自在聆听|晨读原著T92: Abiding in the Fearless State-Comfortable with Uncertainty

自在聆听|晨读原著T92: Abiding in the Fearless State-Comfortable with Uncertainty

2016-06-27    08'37''

主播: 自在园

22 1

介绍:
92 Abiding in the Fearless State AT A SPOT CALLED Vulture Peak Mountain, the Buddha presented some revolutionary teachings on the wide-open, groundless dimension of our being, traditionally known as emptiness,absolute bodhichitta, or prajnaparamita. Many of the students there already had a profound realization of impermanence and egolessness, the truth that nothing—including ourselves—is solid or predictable. They understood the suffering that results from grasping and fixation. They had learned this from Buddha himself; they had experienced its profundity in meditation. But the Buddha knew that our tendency to seek solid ground is deeply rooted. Ego can use anything to maintain the illusion of security, including the belief in insubstantiality and change. So the Buddha did something shocking. With the teachings on emptiness he pulled the rug out completely, taking his students further into groundlessness. He told them that whatever they believed had to be let go, that dwelling upon any description of reality was a trap. The Buddha’s principal message that day was that holding on to anything blocks wisdom. Any conclusions we might draw must be let go. The only way to fully understand the teachings, the only way to practice them fully, is to abide in unconditional openness, patiently cutting through all our tendencies to hang on.
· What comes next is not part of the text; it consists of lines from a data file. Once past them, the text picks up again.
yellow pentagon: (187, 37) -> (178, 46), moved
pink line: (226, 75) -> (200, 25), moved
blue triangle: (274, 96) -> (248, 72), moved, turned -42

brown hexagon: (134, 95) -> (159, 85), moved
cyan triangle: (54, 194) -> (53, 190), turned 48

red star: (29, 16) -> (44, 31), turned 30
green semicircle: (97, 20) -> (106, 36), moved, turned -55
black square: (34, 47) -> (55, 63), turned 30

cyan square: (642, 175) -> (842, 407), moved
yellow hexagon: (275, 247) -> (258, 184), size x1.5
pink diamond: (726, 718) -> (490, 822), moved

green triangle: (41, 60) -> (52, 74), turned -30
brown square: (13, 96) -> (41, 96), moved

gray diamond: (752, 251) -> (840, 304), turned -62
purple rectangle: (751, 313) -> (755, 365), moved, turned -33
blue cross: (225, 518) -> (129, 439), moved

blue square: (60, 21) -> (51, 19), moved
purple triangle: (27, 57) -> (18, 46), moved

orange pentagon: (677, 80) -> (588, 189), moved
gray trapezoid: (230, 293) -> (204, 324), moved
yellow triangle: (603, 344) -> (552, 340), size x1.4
This instruction—known as the Heart Sutra—is a teaching on fearlessness. To the extent that we stop struggling against uncertainty and ambiguity, to that extent we dissolve our fear. Total fearlessness is full enlightenment—wholehearted, open-minded interaction with our world. Meanwhile we train in patiently moving in that direction. By learning to relax with groundlessness, we gradually connect with the mind that knows no fear.